Pediatric Systemic Autoinflammatory Disorders: An Overview.

Abstract

Purpose of review: Systemic autoinflammatory disorders (SAIDs) are a group of diseases that are characterized by recurrent or persistent unprovoked attacks of inflammation resulting from innate immunity dysregulation and leading to significant sequelae in many cases. The concept of autoinflammatory disorders has been widely studied in the last 28 years since the genetic mutation responsible for familial Mediterranean fever (FMF) was discovered. These disorders are mainly hereditary autoinflammatory diseases with key immunological pathways affected and particularly involving inflammasomes, nuclear factor-κB dysregulation and interferon upregulation. This article serves as an overview of pediatric systemic autoinflammatory disorders, their presentation, workup, complications, and therapeutic management.

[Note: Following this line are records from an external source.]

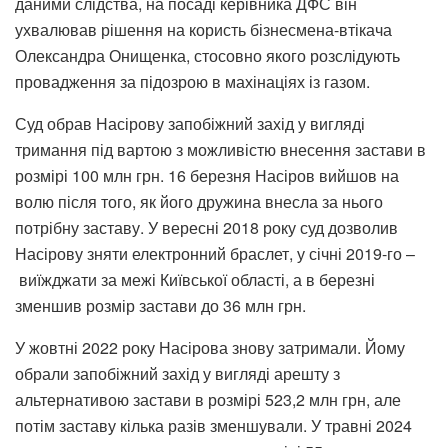
даними слідства, на посаді керівника ДФС він
ухвалював рішення на користь бізнесмена-втікача
Олександра Онищенка, стосовно якого розслідують
провадження за підозрою в махінаціях із газом.
Суд
обрав Насірову запобіжний захід
у вигляді
тримання під вартою з можливістю внесення застави в
розмірі 100 млн грн. 16 березня
Насіров вийшов на
волю
після того, як його дружина внесла за нього
потрібну заставу.
У вересні 2018 року суд дозволив
Насірову
зняти електронний браслет, у січні 2019-го –
виїжджати за межі Київської області, а в березні
зменшив розмір застави
до 36 млн грн.
У жовтні 2022 року Насірова знову затримали. Йому
обрали запобіжний захід у вигляді арешту
з
альтернативою застави в розмірі 523,2 млн грн, але
потім заставу кілька разів зменшували. У травні 2024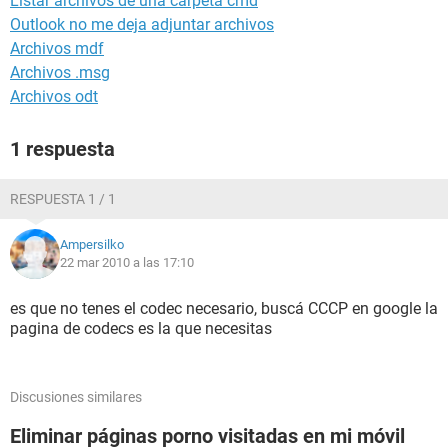
Listar archivos de una carpeta cmd
Outlook no me deja adjuntar archivos
Archivos mdf
Archivos .msg
Archivos odt
1 respuesta
RESPUESTA 1 / 1
Ampersilko
22 mar 2010 a las 17:10
es que no tenes el codec necesario, buscá CCCP en google la
pagina de codecs es la que necesitas
Discusiones similares
Eliminar páginas porno visitadas en mi móvil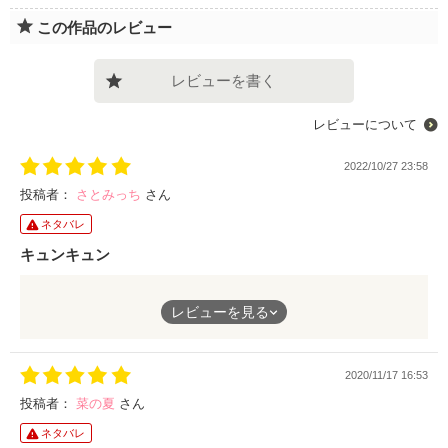
この作品のレビュー
レビューを書く
レビューについて
2022/10/27 23:58
投稿者：
さとみっち
さん
ネタバレ
キュンキュン
一途なヒーローにイラつくヒールもいないので安定して読めま
レビューを見る
す。お奨めです。
2020/11/17 16:53
投稿者：
菜の夏
さん
ネタバレ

Recent findings: Advances in genetic analysis have allowed for the rapid identification of mutations responsible for many autoinflammatory disorders. Advances in biomolecular techniques, which have allowed for identifying key players such as inflammasomes, have led to treatment options that have significantly improved morbidity and mortality in affected patients. This review provides an overview of the proposed pathogenesis, presenting features, potential complications and suggested therapies of systemic autoinflammatory disorders. Providers should have a high clinical suspicion for autoinflammatory disorders in children who present with fever, a heightened inflammatory response and negative evaluation for an infectious, malignant, and autoimmune etiology. Understanding and identifying these disorders in a timely manner and implementing prompt treatment allow for the best possible outcome for these patients.